Bardzo proszę o korzystanie z funkcji "zmień/usuń" w celu edycji postu, zamiast tworzyć nowy post. :-thank moderator
-
EMIL, a widziales auta z Wloch, albo z poludnia Wloch czy Sardynii? Tony piasku w srodku a lakier w zasadzie do roboty.. Nie mowie juz o uszkodzeniach typu obtarcia, etc... pzdr
-
W życiu z Włoch z tego co mi wiadomo samochody z Włoch są zajechane jak konie po westernie kierunek Szwajcarja jest już bardziej odpowiedni :-V
-
:-super :-hehe
Tak już jest w życiu, że cena odpowiada jakości - auta z Włoch są tanie, bo tam generalnie nie dba się o nie. Na porządku dziennym jest "rozpychanie" się podczas parkowania, a lekkie obcierki uznawane są jako "ślady naturalnego zużycia" :-gwizd
-
Ja tam w Szwajcarię bym nie wierzył.
po pierwsze - cofają liczniki - jak wszędzie, to że przegląd jest drastyczny to jedna rzecz, ale to tylko wymusiło na nich większą kombinację.
po drugie - nie kupisz w Szwajcarii tanio samochodu od 1-szego właściciela. Nie wiem czy zmieścisz się z v8-ką w 40-tys
po trzecie - masz do zapłacenia oprócz VAT i akcyzy ( od pełnej kwoty :D ) to dodatkowo cło, chyba że masz patent na to jak to obejść - we Wrocławiu szykuj się na lekko 2 miesiące sterczenia w pozycji błagalno dziękczynnej.

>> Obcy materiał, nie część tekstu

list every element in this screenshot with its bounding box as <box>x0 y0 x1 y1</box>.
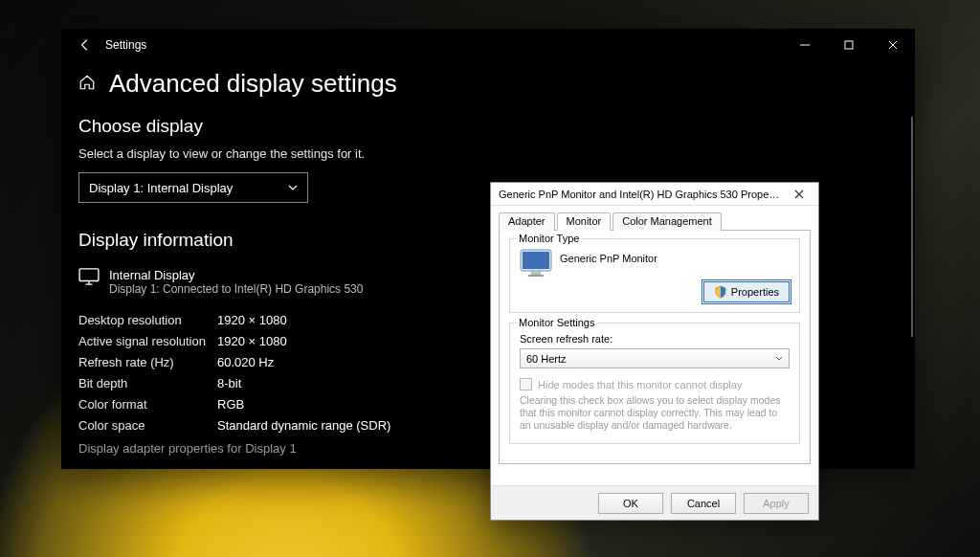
cancel-button[interactable]: Cancel <box>671 493 736 514</box>
info-value: RGB <box>217 397 244 412</box>
info-value: 60.020 Hz <box>217 355 274 369</box>
scrollbar-thumb[interactable] <box>911 117 913 337</box>
info-value: Standard dynamic range (SDR) <box>217 418 390 433</box>
maximize-button[interactable] <box>827 29 871 61</box>
hide-modes-help: Clearing this check box allows you to se… <box>520 394 790 432</box>
info-value: 8-bit <box>217 376 241 390</box>
monitor-type-name: Generic PnP Monitor <box>560 249 657 264</box>
tab-monitor[interactable]: Monitor <box>557 212 612 231</box>
arrow-left-icon <box>78 38 92 52</box>
dialog-close-button[interactable] <box>780 183 818 206</box>
settings-titlebar[interactable]: Settings <box>61 29 915 61</box>
display-selector-dropdown[interactable]: Display 1: Internal Display <box>78 172 308 203</box>
hide-modes-label: Hide modes that this monitor cannot disp… <box>538 379 742 390</box>
monitor-properties-button[interactable]: Properties <box>703 281 790 302</box>
monitor-icon <box>520 249 552 278</box>
dialog-title: Generic PnP Monitor and Intel(R) HD Grap… <box>499 189 780 200</box>
svg-rect-3 <box>523 252 549 269</box>
tab-color-management[interactable]: Color Management <box>612 212 722 231</box>
apply-button[interactable]: Apply <box>744 493 809 514</box>
info-label: Color format <box>78 397 217 412</box>
close-icon <box>794 189 804 199</box>
svg-rect-0 <box>845 41 853 49</box>
svg-rect-1 <box>79 269 99 281</box>
refresh-rate-value: 60 Hertz <box>526 353 567 365</box>
svg-rect-4 <box>531 272 541 275</box>
hide-modes-checkbox[interactable] <box>520 378 532 390</box>
info-label: Active signal resolution <box>78 334 217 348</box>
home-icon <box>78 74 96 91</box>
chevron-down-icon <box>775 356 783 361</box>
choose-display-heading: Choose display <box>78 116 898 137</box>
monitor-type-group: Monitor Type Generic PnP Monitor <box>509 238 800 313</box>
monitor-properties-button-label: Properties <box>731 286 779 298</box>
tab-panel-monitor: Monitor Type Generic PnP Monitor <box>499 230 811 464</box>
monitor-icon <box>78 268 100 285</box>
tabstrip: Adapter Monitor Color Management <box>499 212 811 231</box>
ok-button[interactable]: OK <box>598 493 663 514</box>
monitor-settings-legend: Monitor Settings <box>516 317 597 328</box>
monitor-settings-group: Monitor Settings Screen refresh rate: 60… <box>509 323 800 444</box>
dialog-button-row: OK Cancel Apply <box>491 485 818 520</box>
tab-adapter[interactable]: Adapter <box>499 212 555 231</box>
info-label: Refresh rate (Hz) <box>78 355 217 369</box>
shield-icon <box>714 285 727 299</box>
desktop-wallpaper: Settings Advanced display settings Choos… <box>0 0 980 557</box>
chevron-down-icon <box>288 185 298 190</box>
refresh-rate-dropdown[interactable]: 60 Hertz <box>520 348 790 368</box>
info-label: Color space <box>78 418 217 433</box>
info-label: Desktop resolution <box>78 313 217 327</box>
page-title: Advanced display settings <box>109 69 397 99</box>
display-sub: Display 1: Connected to Intel(R) HD Grap… <box>109 282 363 296</box>
home-button[interactable] <box>78 74 96 94</box>
window-title: Settings <box>103 38 146 52</box>
monitor-properties-dialog: Generic PnP Monitor and Intel(R) HD Grap… <box>490 182 819 521</box>
choose-display-subtext: Select a display to view or change the s… <box>78 146 898 161</box>
minimize-button[interactable] <box>783 29 827 61</box>
close-button[interactable] <box>871 29 915 61</box>
svg-rect-5 <box>528 275 544 277</box>
monitor-type-legend: Monitor Type <box>516 233 582 244</box>
info-label: Bit depth <box>78 376 217 390</box>
display-name: Internal Display <box>109 268 363 282</box>
refresh-rate-label: Screen refresh rate: <box>520 333 790 345</box>
info-value: 1920 × 1080 <box>217 334 287 348</box>
back-button[interactable] <box>67 29 103 61</box>
info-value: 1920 × 1080 <box>217 313 287 327</box>
dialog-titlebar[interactable]: Generic PnP Monitor and Intel(R) HD Grap… <box>491 183 818 206</box>
display-selector-value: Display 1: Internal Display <box>89 181 233 195</box>
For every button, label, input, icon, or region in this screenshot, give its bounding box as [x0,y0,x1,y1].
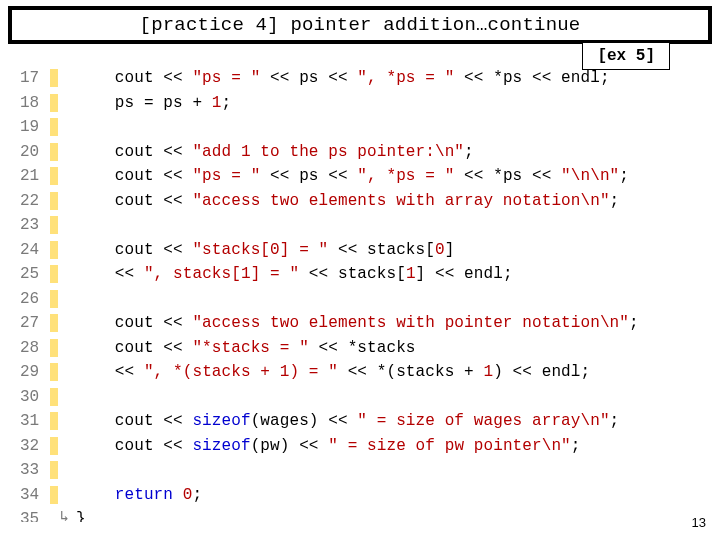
code-line: 19 [20,115,700,140]
line-number: 29 [20,363,50,381]
code-line: 22 cout << "access two elements with arr… [20,189,700,214]
coverage-marker-icon [50,437,58,455]
line-number: 23 [20,216,50,234]
slide-title: [practice 4] pointer addition…continue [12,10,708,40]
line-number: 31 [20,412,50,430]
code-line: 27 cout << "access two elements with poi… [20,311,700,336]
line-number: 35 [20,510,50,522]
code-text: << ", *(stacks + 1) = " << *(stacks + 1)… [76,363,590,381]
line-number: 21 [20,167,50,185]
code-text: cout << "access two elements with pointe… [76,314,639,332]
line-number: 22 [20,192,50,210]
coverage-marker-icon [50,486,58,504]
code-line: 32 cout << sizeof(pw) << " = size of pw … [20,434,700,459]
code-text: << ", stacks[1] = " << stacks[1] << endl… [76,265,513,283]
code-line: 18 ps = ps + 1; [20,91,700,116]
code-line: 31 cout << sizeof(wages) << " = size of … [20,409,700,434]
code-line: 21 cout << "ps = " << ps << ", *ps = " <… [20,164,700,189]
code-line: 33 [20,458,700,483]
coverage-marker-icon [50,510,58,522]
code-text: cout << "ps = " << ps << ", *ps = " << *… [76,167,629,185]
coverage-marker-icon [50,143,58,161]
line-number: 28 [20,339,50,357]
coverage-marker-icon [50,192,58,210]
line-number: 26 [20,290,50,308]
code-line: 28 cout << "*stacks = " << *stacks [20,336,700,361]
code-line: 25 << ", stacks[1] = " << stacks[1] << e… [20,262,700,287]
coverage-marker-icon [50,290,58,308]
line-number: 32 [20,437,50,455]
coverage-marker-icon [50,314,58,332]
code-line: 34 return 0; [20,483,700,508]
code-line: 20 cout << "add 1 to the ps pointer:\n"; [20,140,700,165]
title-bar: [practice 4] pointer addition…continue [8,6,712,44]
code-line: 29 << ", *(stacks + 1) = " << *(stacks +… [20,360,700,385]
line-number: 30 [20,388,50,406]
code-text: cout << sizeof(pw) << " = size of pw poi… [76,437,581,455]
page-number: 13 [692,515,706,530]
example-label: [ex 5] [582,42,670,70]
code-text: cout << "add 1 to the ps pointer:\n"; [76,143,474,161]
coverage-marker-icon [50,69,58,87]
code-text: } [76,510,86,522]
line-number: 33 [20,461,50,479]
code-line: 24 cout << "stacks[0] = " << stacks[0] [20,238,700,263]
code-text: cout << "*stacks = " << *stacks [76,339,416,357]
code-text: cout << "ps = " << ps << ", *ps = " << *… [76,69,610,87]
fold-indicator-icon: ↳ [60,507,69,525]
code-text: cout << "stacks[0] = " << stacks[0] [76,241,454,259]
coverage-marker-icon [50,339,58,357]
coverage-marker-icon [50,167,58,185]
coverage-marker-icon [50,461,58,479]
code-line: 26 [20,287,700,312]
coverage-marker-icon [50,363,58,381]
coverage-marker-icon [50,412,58,430]
coverage-marker-icon [50,94,58,112]
line-number: 34 [20,486,50,504]
coverage-marker-icon [50,118,58,136]
code-line: 35} [20,507,700,522]
code-text: return 0; [76,486,202,504]
coverage-marker-icon [50,216,58,234]
code-line: 30 [20,385,700,410]
coverage-marker-icon [50,388,58,406]
line-number: 20 [20,143,50,161]
line-number: 19 [20,118,50,136]
code-listing: 17 cout << "ps = " << ps << ", *ps = " <… [20,66,700,522]
line-number: 24 [20,241,50,259]
code-text: cout << "access two elements with array … [76,192,619,210]
line-number: 18 [20,94,50,112]
line-number: 25 [20,265,50,283]
coverage-marker-icon [50,241,58,259]
coverage-marker-icon [50,265,58,283]
line-number: 17 [20,69,50,87]
code-line: 23 [20,213,700,238]
code-text: ps = ps + 1; [76,94,231,112]
line-number: 27 [20,314,50,332]
code-text: cout << sizeof(wages) << " = size of wag… [76,412,619,430]
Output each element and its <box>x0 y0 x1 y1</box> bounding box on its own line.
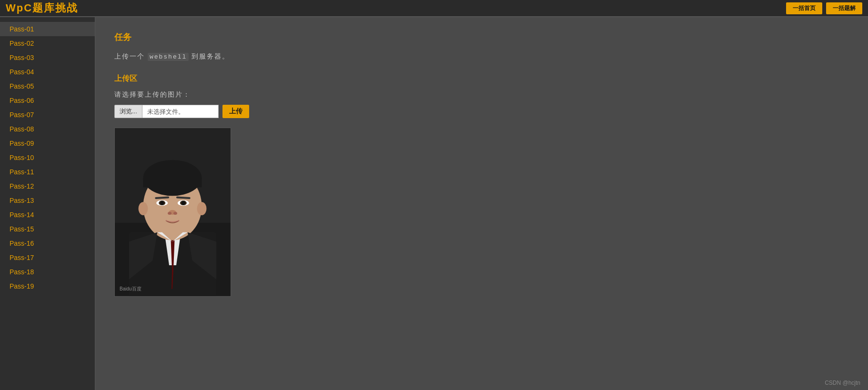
main-layout: Pass-01Pass-02Pass-03Pass-04Pass-05Pass-… <box>0 17 868 390</box>
upload-controls: 浏览... 未选择文件。 上传 <box>114 105 849 118</box>
svg-rect-9 <box>143 178 202 188</box>
task-desc-prefix: 上传一个 <box>114 52 148 60</box>
sidebar-item-pass-06[interactable]: Pass-06 <box>0 93 95 108</box>
sidebar-item-pass-07[interactable]: Pass-07 <box>0 108 95 122</box>
sidebar-item-pass-12[interactable]: Pass-12 <box>0 179 95 193</box>
task-code: webshell <box>148 53 189 61</box>
sidebar-item-pass-11[interactable]: Pass-11 <box>0 165 95 179</box>
sidebar-item-pass-01[interactable]: Pass-01 <box>0 22 95 36</box>
sidebar-item-pass-17[interactable]: Pass-17 <box>0 250 95 265</box>
svg-point-8 <box>143 160 202 196</box>
upload-section-title: 上传区 <box>114 74 849 84</box>
sidebar-item-pass-15[interactable]: Pass-15 <box>0 222 95 236</box>
header-logo: WpC题库挑战 <box>6 1 78 15</box>
sidebar-item-pass-19[interactable]: Pass-19 <box>0 279 95 293</box>
header-buttons: 一括首页 一括题解 <box>786 2 862 14</box>
file-name-display: 未选择文件。 <box>142 105 219 118</box>
portrait-svg <box>115 128 231 296</box>
sidebar-item-pass-18[interactable]: Pass-18 <box>0 265 95 279</box>
svg-point-16 <box>160 201 164 205</box>
sidebar-item-pass-04[interactable]: Pass-04 <box>0 65 95 79</box>
sidebar-item-pass-10[interactable]: Pass-10 <box>0 150 95 165</box>
main-content: 任务 上传一个 webshell 到服务器。 上传区 请选择要上传的图片： 浏览… <box>95 17 868 390</box>
browse-button[interactable]: 浏览... <box>114 105 142 118</box>
footer-credit: CSDN @hcjtn <box>825 380 860 386</box>
sidebar-item-pass-09[interactable]: Pass-09 <box>0 136 95 150</box>
sidebar-item-pass-02[interactable]: Pass-02 <box>0 36 95 50</box>
sidebar-item-pass-13[interactable]: Pass-13 <box>0 193 95 208</box>
upload-button[interactable]: 上传 <box>222 105 249 118</box>
svg-point-19 <box>168 212 172 215</box>
sidebar-item-pass-03[interactable]: Pass-03 <box>0 50 95 65</box>
sidebar-item-pass-08[interactable]: Pass-08 <box>0 122 95 136</box>
image-watermark: Baidu百度 <box>120 286 141 292</box>
image-preview: Baidu百度 <box>114 128 231 297</box>
sidebar: Pass-01Pass-02Pass-03Pass-04Pass-05Pass-… <box>0 17 95 390</box>
task-title: 任务 <box>114 31 849 43</box>
home-button[interactable]: 一括首页 <box>786 2 822 14</box>
upload-label: 请选择要上传的图片： <box>114 90 849 99</box>
solution-button[interactable]: 一括题解 <box>826 2 862 14</box>
svg-point-21 <box>139 202 148 216</box>
task-desc-suffix: 到服务器。 <box>189 52 230 60</box>
svg-point-20 <box>173 212 177 215</box>
sidebar-item-pass-14[interactable]: Pass-14 <box>0 208 95 222</box>
header: WpC题库挑战 一括首页 一括题解 <box>0 0 868 17</box>
svg-point-17 <box>182 201 185 205</box>
sidebar-item-pass-16[interactable]: Pass-16 <box>0 236 95 250</box>
file-input-wrapper: 浏览... 未选择文件。 <box>114 105 219 118</box>
sidebar-item-pass-05[interactable]: Pass-05 <box>0 79 95 93</box>
task-description: 上传一个 webshell 到服务器。 <box>114 50 849 62</box>
svg-point-22 <box>197 202 207 216</box>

po czwarte - nie daj boże zaniżyć wartość - masz polkę z obrotem
po piąte - wartość samochodu biorą z kosmosu.
Samochód miał mieć 140 tys - miał 260 tys...
-
w Szwajcari jest wieksza szansa dorwania dobrego egzemplarza
.Szukaj w U.K. na aukcjach czasem uda sie dobrze kupic lhd.Tylko na to trzeba poswiecic troche czasu.